Giuliani announced that he would become the new regime's cyber tsar last week on Fox News morning talk show, Fox & Friends. A statement from Trump's organisation gave a broad approximation as to what role a cyber tsar might have. Giuliani will apparently be “sharing his expertise and insight as a trusted friend concerning private sector cyber-security problems and emerging solutions developing in the private sector”. Last year Giuliani assumed the chair of ‘the cyber-security, privacy and risk management practice' at law firm Greenberg Traurig.
Rudy Giuliani was far from the only prospective government official who was caught in these hacks. According to Channel 4, a number of others were also affected who expected to take office tomorrow as Trump is inaugurated as President of the United States. Affected individuals include the prospective secretary for the interior Ryan Zinke, secretary for labour Andy Putzer, press secretary Sean Spicer, director of the Domestic Policy Council Andrew Bremberg, director of the National Trade Council Peter Navarro, head of social media Dan Scavino, chief trade negotiator Jason Greenblatt and director of Oval Office operations Kevin Schiller, among others.

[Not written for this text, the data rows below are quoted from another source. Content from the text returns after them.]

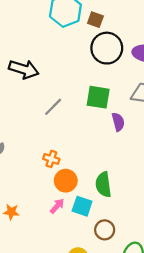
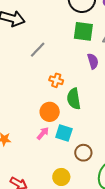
green square: (98, 97) -> (83, 31), moved
orange cross: (51, 159) -> (56, 80), moved
green semicircle: (103, 185) -> (74, 99), moved

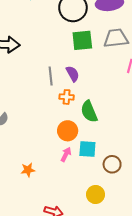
gray line: (38, 50) -> (51, 76), moved, turned -36
purple semicircle: (93, 61) -> (73, 74), moved

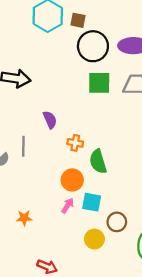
purple semicircle: (73, 74) -> (50, 120), moved
gray line: (51, 76) -> (23, 146), moved
yellow circle: (96, 194) -> (94, 239), moved

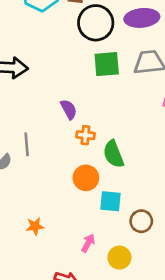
purple semicircle: (50, 120) -> (69, 109), moved
pink arrow: (68, 206) -> (88, 243), moved
yellow circle: (94, 239) -> (119, 258), moved

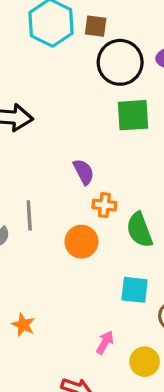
orange circle: (86, 178) -> (81, 242), moved
orange star: (35, 226) -> (23, 325), moved, turned 30

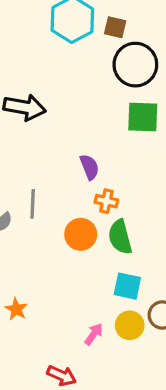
green semicircle: (139, 230) -> (120, 237), moved
yellow circle: (145, 362) -> (130, 325), moved

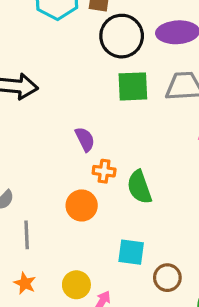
gray line: (33, 204) -> (27, 235), moved
green semicircle: (120, 237) -> (139, 187), moved
yellow circle: (130, 325) -> (76, 285), moved

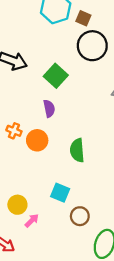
green square: (133, 86) -> (56, 76), moved, turned 30
orange cross: (104, 171) -> (14, 131), moved
orange circle: (82, 205) -> (37, 140), moved

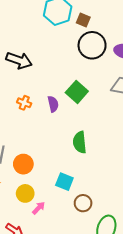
green square: (56, 76) -> (77, 92), moved
orange cross: (14, 131) -> (24, 103), moved
orange circle: (37, 140) -> (23, 164), moved

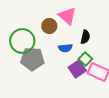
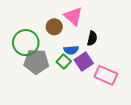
green square: (85, 59) -> (64, 62), moved
purple square: (77, 69) -> (84, 62), moved

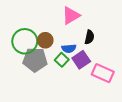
pink triangle: (73, 16) -> (71, 16), turned 48
brown circle: (54, 27) -> (45, 40), moved

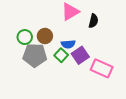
black semicircle: (89, 37) -> (93, 21), moved
green circle: (25, 41) -> (25, 37), size x0.6

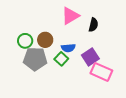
purple square: (80, 55) -> (90, 57), moved

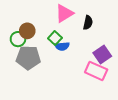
brown circle: (45, 40) -> (27, 31), moved
purple square: (90, 57) -> (102, 55), moved
green square: (61, 59) -> (55, 38), moved

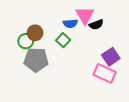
pink triangle: (64, 13) -> (85, 15), moved, turned -30
black semicircle: (88, 23) -> (96, 25), turned 56
blue semicircle: (62, 46) -> (70, 24), moved

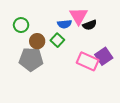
brown circle: (35, 33) -> (37, 41), moved
green circle: (26, 41) -> (21, 25), moved
pink rectangle: (105, 73) -> (88, 61), moved

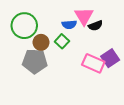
green circle: (21, 25) -> (24, 26), size x1.6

Nor was this the first time that hacking has characterised a moment in Donald Trump's ascent to the presidency. Throughout the election season, several incidents of high profile breaches on the Democratic Party and the Clinton campaign lay open questions that are still being hotly debated to this day.
All 17 of the US intelligence agencies have concluded that the Russian government attempted to interfere in the election.
Despite that legacy, it appears as though those close to the election have not learnt their lessons. Lee Munson, security researcher at Comparitech.com told SC that, apparently, “many of Trump's staff have reportedly been using the same password across a number of different accounts”.
“While such behaviour is, alas, common among the entire internet population, senior White House personnel and cyber tsars really ought to know better.”Munson added, “Not only that, the fact that some of the passwords appear to have come from sites such as MySpace may suggest that dormant, no longer wanted accounts have been allowed to remain active which, itself, is also something of a security howler from people who should know better.”